How Websites Detect Bots in 2026
Layer-by-layer breakdown of how Cloudflare, Akamai, and DataDome detect automation — from TCP SYN packets through TLS handshakes to behavioral signals. Based on empirical captures, not speculation.
The Detection Hierarchy
Bot detection is a layered system. Each layer fires at a different point in the connection lifecycle, and each one can reject you before the next layer even runs. Here’s the order, from earliest to latest:
- TCP/IP fingerprint — before encryption, before HTTP, before anything
- TLS ClientHello — during the handshake, before any application data
- HTTP/2 SETTINGS — the first application frame after TLS completes
- HTTP header order and values — the actual request
- Client Hints coherence — cross-header consistency checks
- IP reputation / ASN classification — datacenter IP = suspicion
- Behavioral signals — timing, navigation patterns, mouse movement
The critical insight: layers 1-4 are checked before a single byte of your “page content” loads. No JavaScript runs. No CAPTCHA renders. The server already knows if your connection looks like a browser or a script.

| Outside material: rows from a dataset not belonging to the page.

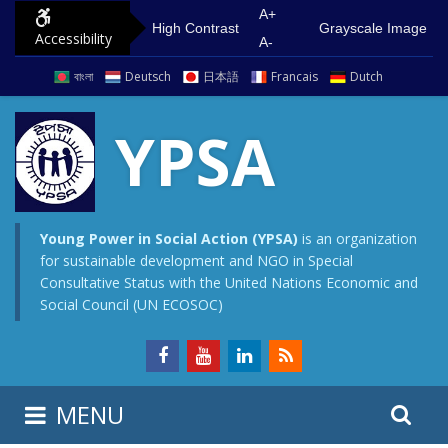
S
G
A+
High Contrast
Grayscale Image
Accessibility
k
o
A-
i
t
বাংলা
Deutsch
日本語
Francais
Dutch
p
o
t
m
YPSA
o
a
c
i
o
n
n
m
Young Power in Social Action (YPSA)
is an organization
for sustainable development and NGO in Special
t
e
Consultative Status with the United Nations Economic and
e
n
Social Council (UN ECOSOC)
n
u
t
S
S
MENU
e
i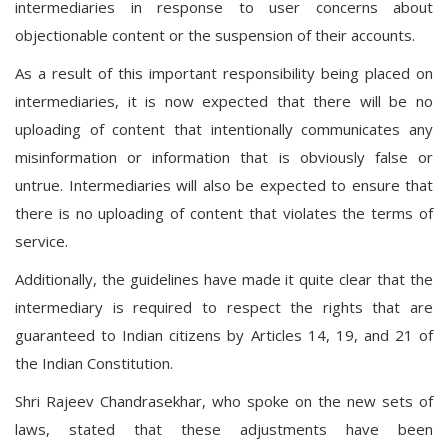
intermediaries in response to user concerns about
objectionable content or the suspension of their accounts.
As a result of this important responsibility being placed on
intermediaries, it is now expected that there will be no
uploading of content that intentionally communicates any
misinformation or information that is obviously false or
untrue. Intermediaries will also be expected to ensure that
there is no uploading of content that violates the terms of
service.
Additionally, the guidelines have made it quite clear that the
intermediary is required to respect the rights that are
guaranteed to Indian citizens by Articles 14, 19, and 21 of
the Indian Constitution.
Shri Rajeev Chandrasekhar, who spoke on the new sets of
laws, stated that these adjustments have been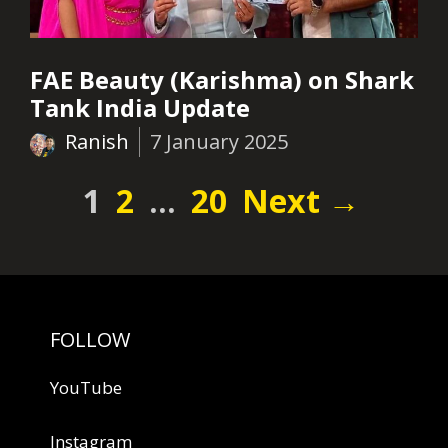
FAE Beauty (Karishma) on Shark
Tank India Update
Ranish
7 January 2025
Page
Page
Page
1
2
…
20
Next
→
FOLLOW
YouTube
Instagram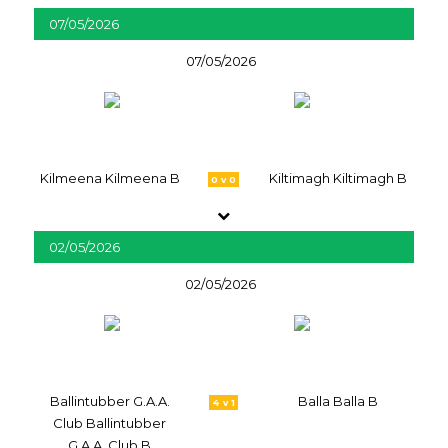
07/05/2026
07/05/2026
Kilmeena Kilmeena B
Kiltimagh Kiltimagh B
0 v 0
02/05/2026
02/05/2026
Ballintubber G.A.A.
Balla Balla B
4 v 1
Club Ballintubber
G.A.A. Club B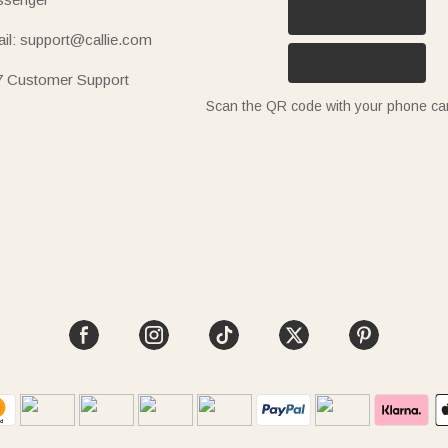
il: support@callie.com
7 Customer Support
Scan the QR code with your phone c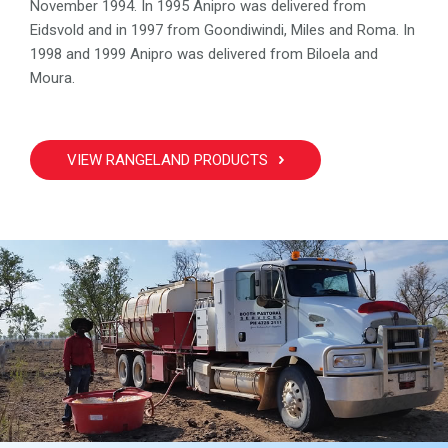
November 1994. In 1995 Anipro was delivered from
Eidsvold and in 1997 from Goondiwindi, Miles and Roma. In
1998 and 1999 Anipro was delivered from Biloela and
Moura.
VIEW RANGELAND PRODUCTS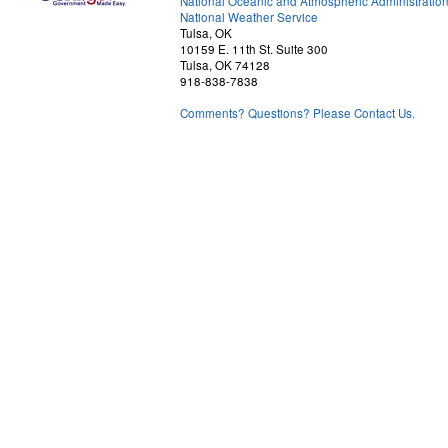
National Oceanic and Atmospheric Administratio
National Weather Service
Tulsa, OK
10159 E. 11th St. Suite 300
Tulsa, OK 74128
918-838-7838
Comments? Questions? Please Contact Us.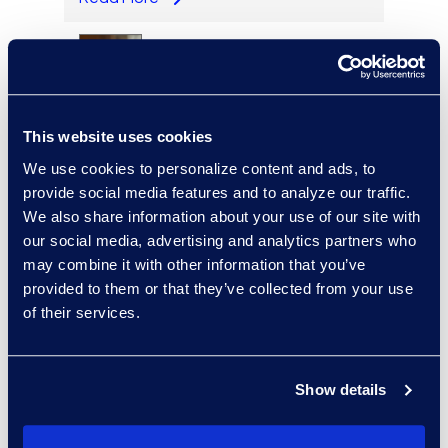
Cameron Azari
This website uses cookies
Vice President, Class Action
and Mass Tort Solutions and
We use cookies to personalize content and ads, to
Director, Hilsoft
provide social media features and to analyze our traffic.
Notifications
We also share information about your use of our site with
Read More
our social media, advertising and analytics partners who
may combine it with other information that you’ve
provided to them or that they’ve collected from your use
of their services.
Scott Berger
Senior Vice President,
Show details
Managed Services and
Cyber Solutions
+1 913 815 8232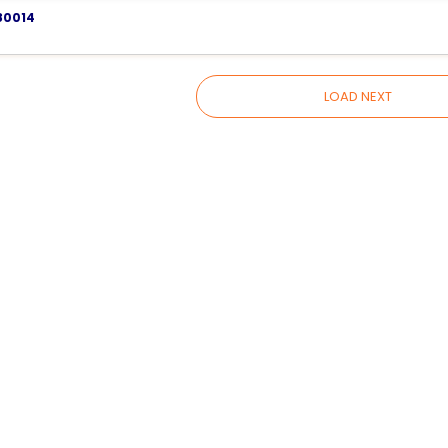
80014
LOAD NEXT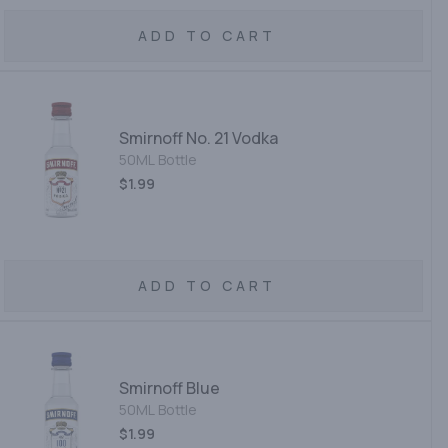
ADD TO CART
Smirnoff No. 21 Vodka
50ML Bottle
$1.99
ADD TO CART
Smirnoff Blue
50ML Bottle
$1.99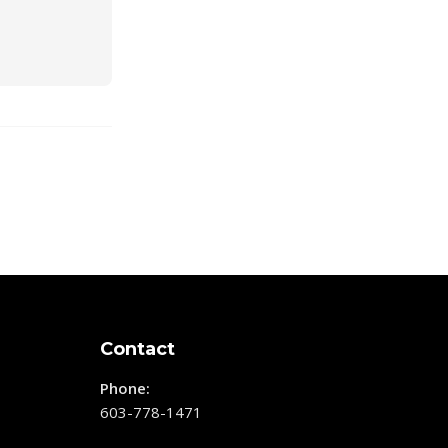
Contact
Phone:
603-778-1471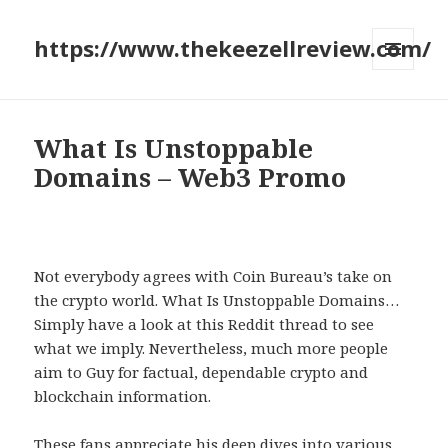
https://www.thekeezellreview.com/
MENU
AND
WIDGETS
What Is Unstoppable
Domains – Web3 Promo
Not everybody agrees with Coin Bureau’s take on
the crypto world. What Is Unstoppable Domains…
Simply have a look at this Reddit thread to see
what we imply. Nevertheless, much more people
aim to Guy for factual, dependable crypto and
blockchain information.
These fans appreciate his deep dives into various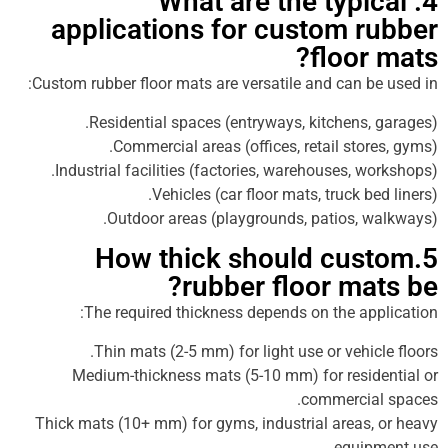
4. What are the typ
applications for custom 
floo
Custom rubber floor mats are versatile and can 
Residential spaces (entryways, kitchens
Commercial areas (offices, retail sto
Industrial facilities (factories, warehouses, 
Vehicles (car floor mats, truck b
Outdoor areas (playgrounds, patios, 
5.How thick should cu
rubber floor ma
The required thickness depends on the a
Thin mats (2-5 mm) for light use or vehi
Medium-thickness mats (5-10 mm) for resi
commerci
Thick mats (10+ mm) for gyms, industrial areas
equi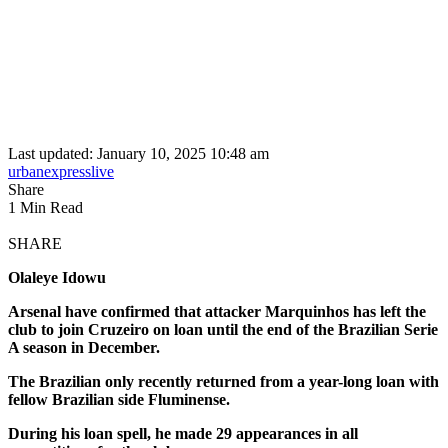
Last updated: January 10, 2025 10:48 am
urbanexpresslive
Share
1 Min Read
SHARE
Olaleye Idowu
Arsenal have confirmed that attacker Marquinhos has left the
club to join Cruzeiro on loan until the end of the Brazilian Serie
A season in December.
The Brazilian only recently returned from a year-long loan with
fellow Brazilian side Fluminense.
During his loan spell, he made 29 appearances in all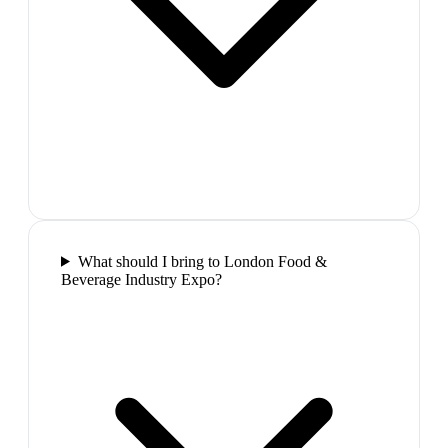
What should I bring to London Food &
Beverage Industry Expo?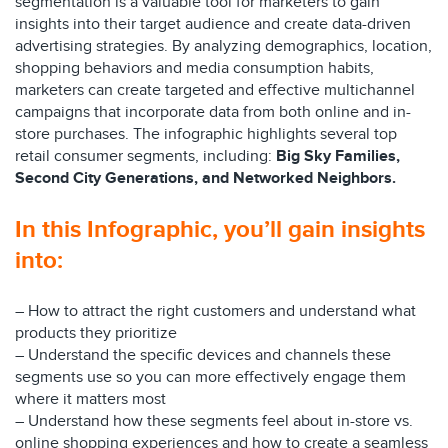
segmentation is a valuable tool for marketers to gain
insights into their target audience and create data-driven
advertising strategies. By analyzing demographics, location,
shopping behaviors and media consumption habits,
marketers can create targeted and effective multichannel
campaigns that incorporate data from both online and in-
store purchases. The infographic highlights several top
retail consumer segments, including:
Big Sky Families,
Second City Generations, and Networked Neighbors.
In this Infographic, you’ll gain insights
into:
– How to attract the right customers and understand what
products they prioritize
– Understand the specific devices and channels these
segments use so you can more effectively engage them
where it matters most
– Understand how these segments feel about in-store vs.
online shopping experiences and how to create a seamless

Modern anti-bot systems look for cross-layer consistency — what they call “stack drift.” A perfect TLS fingerprint paired with wrong HTTP/2 settings is more suspicious than getting both slightly wrong. Every layer must tell the same story.
Layer 0: TCP/IP Fingerprinting
The TCP SYN packet — the very first packet of any connection — reveals the operating system. This happens before encryption, before TLS, before HTTP. The server (or its CDN) sees raw TCP parameters that differ by OS:
| Parameter | Linux | Windows | macOS |
|---|---|---|---|
| Initial TTL | 64 | 128 | 64 |
| TCP Window Size | 29,200 (kernel 3.x) / 64,240 (5.x+) | 65,535 | 65,535 |
| Window Scale | 7 | 8 | varies |
| TCP Options Order | MSS, SACK_PERM, TIMESTAMP, NOP, WSCALE | MSS, NOP, WSCALE, NOP, NOP, SACK_PERM (no TIMESTAMP) | MSS, NOP, WSCALE, NOP, NOP, TIMESTAMP, SACK_PERM |
Windows is the outlier: TTL of 128, no TIMESTAMP option. Linux and macOS share TTL 64 but differ in TCP options order. Tools like p0f and Zardaxt (used by DataDome in production) classify OS from these values.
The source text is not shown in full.